The present invention relates to social networks. More specifically, the present invention relates to methods and apparatus for providing high-performance relationship reporting between users in a social network.
Conventional methods for determining the relationships between a user and other users in a network of users have included the use of a relational database to store, determine and provide the relationships.
The primary difficulty with such approaches is the exponential growth of size of a social network. For example, if a first user knows “n” (e.g. 100) second users on the social network, and each of the “n” (e.g. 100) second users knows “n” (e.g. 100) unique third users, etc., the first user may have n^2 (e.g. 100^2=1,000) users in their social network that are within two “degrees of separation” away. Additionally, the first user may have n^3 (e.g. 100^3=100,000) users in their social network that are within three “degrees of separation” away. Accordingly, when a social network has a large number of users, the number of computations required to determine a social map increases dramatically (e.g. exponentially). As a result, performing social network calculations on large social networks cannot be done in real-time, as such a system would take too long to compute whenever there is a change in the social network.
The inventors of the present invention believe that relational databases alone are not well-suited to perform social network calculations because of this exponential growth in size of a user's social map when a small number of first degree (direct) relationships are added to the whole social network.
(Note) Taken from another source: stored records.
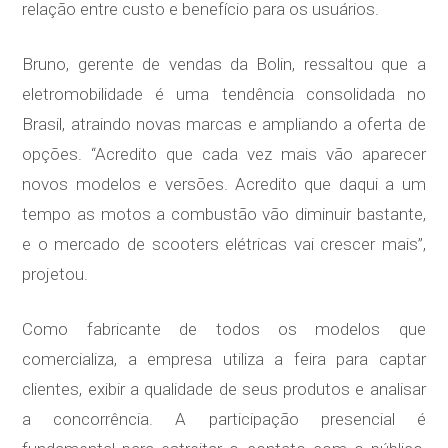
relação entre custo e benefício para os usuários.
Bruno, gerente de vendas da Bolin, ressaltou que a
eletromobilidade é uma tendência consolidada no
Brasil, atraindo novas marcas e ampliando a oferta de
opções. “Acredito que cada vez mais vão aparecer
novos modelos e versões. Acredito que daqui a um
tempo as motos a combustão vão diminuir bastante,
e o mercado de scooters elétricas vai crescer mais”,
projetou.
Como fabricante de todos os modelos que
comercializa, a empresa utiliza a feira para captar
clientes, exibir a qualidade de seus produtos e analisar
a concorrência. A participação presencial é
One attempt to address this exponential computation growth has been to perform such computations at night time, at off-peak hours, or other specified batch time. The computations of users' social map would then be stored in memory for use at a later time, until the next batch time. Between computations, the cached computation data would then provided to the user when requested. Drawbacks to this approach included that when the user requested their social map, the user network, the user would be provided with a copy of the data previously cached at batch time. Further, any changes initiated by the user before the next batch process, would not be visible until the next batch time. Additional drawbacks included that caching the relationship data for a large number of users would be prohibitively hardware expensive.
In light of the above, what is required are improved methods and apparatus that address the issues above.